Hard limits are boundaries that can never be crossed. Say one partner doesn’t like to be slapped in the face. That means that there will never be any face slapping by anyone they are playing with. Someone may have a hard limit due to past trauma or abuse, chronic conditions or disabilities, or simply the fact that they don’t ever want to do that thing. No matter what, don’t cross that border if they say no.
Soft limits are boundaries that are a no for now, but may be renegotiated later on. For example: one partner decides they don’t want any spanking today, but then next week they are all about spanking. Soft limits can even be renegotiated within the same playtime. Say your partner started out saying they don’t want spanking but then an hour in decides that they have changed their mind. The key is great communication. (But honestly that’s almost always the key, isn’t it?)
Crossing a line without someone’s permission is wrong no matter what the situation. Setting limits is what makes BDSM safe for everyone involved.
Not everyone needs aftercare. Some people are fine introducing kink or being kinky without it. Some people need it even after what other people would consider “light” play, or even “vanilla” sex. Aftercare is the time you and you partner take after play time to recover. This is the time to see to each other’s emotional and physical needs. Some types of play and kink can be extremely demanding (physically and psychologically), so this time is important to relax and come back down to reality.
Aftercare can look very different depending on person and type of play. Physical aftercare can be the removal of restraints and toys, giving them something to eat or drink, or providing a warm blanket. It can also be as simple as caressing or cuddling with them, taking a shower, or giving a soothing massage. It might not be immediately obvious what your or your partner’s needs are, but given some time it’ll become second nature.
Emotional aftercare can include discussing the scene and talking about how each of you felt at the time. It can be as heavy: like talking about what kind of traumas may have been brought to the surface or talking about feeling euphoric. Some say it’s the best therapy. Or it can be light and as simple as talking about how good it felt when you did x,y, and z. Just make sure you are there for your partner or they are there to support you. This can be great at creating trust and bonding in your relationship.
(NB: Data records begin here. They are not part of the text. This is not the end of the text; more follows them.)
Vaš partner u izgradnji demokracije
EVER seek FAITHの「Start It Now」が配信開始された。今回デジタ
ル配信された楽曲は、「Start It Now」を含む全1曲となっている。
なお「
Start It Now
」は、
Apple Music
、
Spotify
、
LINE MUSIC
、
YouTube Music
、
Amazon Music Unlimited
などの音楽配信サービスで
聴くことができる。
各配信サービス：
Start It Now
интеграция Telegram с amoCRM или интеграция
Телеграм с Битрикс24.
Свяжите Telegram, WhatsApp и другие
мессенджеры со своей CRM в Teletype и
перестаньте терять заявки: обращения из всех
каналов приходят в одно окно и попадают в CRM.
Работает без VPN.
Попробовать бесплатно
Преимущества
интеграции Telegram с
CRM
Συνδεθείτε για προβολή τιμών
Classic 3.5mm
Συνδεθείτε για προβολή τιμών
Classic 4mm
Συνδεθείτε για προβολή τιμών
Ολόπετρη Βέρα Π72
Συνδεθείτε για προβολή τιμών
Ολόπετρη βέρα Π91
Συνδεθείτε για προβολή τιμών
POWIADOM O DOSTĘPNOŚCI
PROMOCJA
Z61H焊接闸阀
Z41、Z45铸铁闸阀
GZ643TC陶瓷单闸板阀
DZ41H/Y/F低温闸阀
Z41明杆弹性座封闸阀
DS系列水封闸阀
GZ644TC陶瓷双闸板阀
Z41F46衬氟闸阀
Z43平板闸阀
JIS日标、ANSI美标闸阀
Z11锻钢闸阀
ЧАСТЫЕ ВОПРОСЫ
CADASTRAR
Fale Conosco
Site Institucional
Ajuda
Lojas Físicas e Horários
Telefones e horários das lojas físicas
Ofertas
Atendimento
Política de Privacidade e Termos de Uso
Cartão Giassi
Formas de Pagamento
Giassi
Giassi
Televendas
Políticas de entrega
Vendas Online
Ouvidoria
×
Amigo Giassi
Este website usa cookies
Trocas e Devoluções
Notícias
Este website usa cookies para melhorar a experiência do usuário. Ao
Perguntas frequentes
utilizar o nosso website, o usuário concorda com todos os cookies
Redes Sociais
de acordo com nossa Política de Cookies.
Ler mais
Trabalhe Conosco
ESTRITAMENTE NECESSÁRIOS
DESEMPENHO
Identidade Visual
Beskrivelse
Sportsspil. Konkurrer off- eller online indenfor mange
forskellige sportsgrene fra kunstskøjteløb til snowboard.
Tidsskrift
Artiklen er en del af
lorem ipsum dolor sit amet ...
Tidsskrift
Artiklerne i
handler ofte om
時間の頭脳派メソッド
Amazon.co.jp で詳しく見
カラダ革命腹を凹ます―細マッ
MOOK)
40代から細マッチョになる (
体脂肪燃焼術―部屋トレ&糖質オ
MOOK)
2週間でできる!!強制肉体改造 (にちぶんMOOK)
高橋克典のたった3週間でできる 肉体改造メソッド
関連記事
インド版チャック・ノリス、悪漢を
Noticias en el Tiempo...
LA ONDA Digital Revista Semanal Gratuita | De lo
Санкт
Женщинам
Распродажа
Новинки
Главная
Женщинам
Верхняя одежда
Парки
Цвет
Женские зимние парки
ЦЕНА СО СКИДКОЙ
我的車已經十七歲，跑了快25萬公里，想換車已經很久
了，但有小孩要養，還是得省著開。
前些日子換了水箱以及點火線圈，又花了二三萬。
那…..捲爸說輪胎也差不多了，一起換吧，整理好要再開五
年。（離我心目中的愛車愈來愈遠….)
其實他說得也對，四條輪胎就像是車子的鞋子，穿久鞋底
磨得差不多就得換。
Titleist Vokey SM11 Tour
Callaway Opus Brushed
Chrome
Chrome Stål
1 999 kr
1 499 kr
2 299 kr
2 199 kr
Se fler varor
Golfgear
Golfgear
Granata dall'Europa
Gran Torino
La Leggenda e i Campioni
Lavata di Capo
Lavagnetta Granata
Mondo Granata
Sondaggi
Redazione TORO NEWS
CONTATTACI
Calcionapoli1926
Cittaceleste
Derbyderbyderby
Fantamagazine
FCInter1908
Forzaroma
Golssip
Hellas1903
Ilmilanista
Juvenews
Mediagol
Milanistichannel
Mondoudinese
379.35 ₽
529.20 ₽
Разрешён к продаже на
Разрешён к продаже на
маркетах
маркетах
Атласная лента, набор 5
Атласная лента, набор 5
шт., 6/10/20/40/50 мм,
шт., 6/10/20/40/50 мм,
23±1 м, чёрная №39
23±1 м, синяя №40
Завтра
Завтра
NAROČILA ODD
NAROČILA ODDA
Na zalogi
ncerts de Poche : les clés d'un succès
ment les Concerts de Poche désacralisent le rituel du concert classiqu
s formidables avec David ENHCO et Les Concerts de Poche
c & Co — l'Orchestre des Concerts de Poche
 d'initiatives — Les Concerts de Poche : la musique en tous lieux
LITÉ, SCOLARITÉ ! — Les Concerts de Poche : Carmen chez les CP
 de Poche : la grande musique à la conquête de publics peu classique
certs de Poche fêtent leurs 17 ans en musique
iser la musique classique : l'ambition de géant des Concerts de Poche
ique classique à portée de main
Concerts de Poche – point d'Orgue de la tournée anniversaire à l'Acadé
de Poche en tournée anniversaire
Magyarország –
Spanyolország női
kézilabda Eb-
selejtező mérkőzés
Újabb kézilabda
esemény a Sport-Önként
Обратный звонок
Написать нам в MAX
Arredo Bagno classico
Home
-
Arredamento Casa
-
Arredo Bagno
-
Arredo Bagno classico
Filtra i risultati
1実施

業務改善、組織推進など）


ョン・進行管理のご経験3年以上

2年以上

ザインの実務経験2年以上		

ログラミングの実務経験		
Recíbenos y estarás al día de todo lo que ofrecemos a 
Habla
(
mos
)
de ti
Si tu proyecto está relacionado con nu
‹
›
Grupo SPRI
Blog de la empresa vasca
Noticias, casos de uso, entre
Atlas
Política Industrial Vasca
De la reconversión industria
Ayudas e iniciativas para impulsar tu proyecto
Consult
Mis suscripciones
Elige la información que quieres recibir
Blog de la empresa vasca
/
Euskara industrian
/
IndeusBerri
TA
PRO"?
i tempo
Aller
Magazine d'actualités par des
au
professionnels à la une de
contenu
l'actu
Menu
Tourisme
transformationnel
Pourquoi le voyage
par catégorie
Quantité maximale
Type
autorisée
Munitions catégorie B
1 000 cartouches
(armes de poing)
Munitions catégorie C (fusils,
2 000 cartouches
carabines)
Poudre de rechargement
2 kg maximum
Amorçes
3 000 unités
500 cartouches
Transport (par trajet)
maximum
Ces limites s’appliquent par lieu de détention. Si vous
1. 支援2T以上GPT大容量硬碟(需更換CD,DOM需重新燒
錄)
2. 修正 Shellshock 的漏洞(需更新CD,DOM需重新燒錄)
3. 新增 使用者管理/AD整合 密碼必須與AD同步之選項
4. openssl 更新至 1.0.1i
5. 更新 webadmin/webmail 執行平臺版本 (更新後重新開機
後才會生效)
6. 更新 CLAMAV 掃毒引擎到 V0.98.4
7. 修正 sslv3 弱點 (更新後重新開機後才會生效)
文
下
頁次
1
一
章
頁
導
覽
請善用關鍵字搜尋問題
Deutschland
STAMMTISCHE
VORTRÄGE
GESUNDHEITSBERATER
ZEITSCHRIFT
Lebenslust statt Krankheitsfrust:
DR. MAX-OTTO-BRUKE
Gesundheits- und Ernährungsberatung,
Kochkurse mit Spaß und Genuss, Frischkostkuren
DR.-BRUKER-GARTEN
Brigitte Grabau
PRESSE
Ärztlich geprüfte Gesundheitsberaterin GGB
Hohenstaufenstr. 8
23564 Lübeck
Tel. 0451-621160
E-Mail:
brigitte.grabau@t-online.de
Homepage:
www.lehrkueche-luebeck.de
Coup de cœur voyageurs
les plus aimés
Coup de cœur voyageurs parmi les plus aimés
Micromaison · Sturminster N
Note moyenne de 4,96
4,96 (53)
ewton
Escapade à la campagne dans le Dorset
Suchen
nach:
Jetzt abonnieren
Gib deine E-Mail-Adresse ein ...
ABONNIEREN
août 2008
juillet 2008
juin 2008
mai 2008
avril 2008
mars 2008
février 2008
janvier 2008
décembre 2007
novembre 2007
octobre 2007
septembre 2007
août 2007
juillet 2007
Communicate, Communicate, Communicate
In the end, no matter what you do or how you approach it – don’t forget to communicate. You cannot over-communicate, you can only under-communicate. Make sure you and your partner are on board with everything that is happening and both sides have managed their expectations for each step. That way you can both experience wonderful new ways of expressing and exploring your sexualities together.
Now, I hope we haven’t already scared you away. ;) There is much satisfaction that can be had employing a little bit of kink in the bedroom. As with anything else new: start slow, pay attention to your body and the cues from your partner, and most of all: Have fun!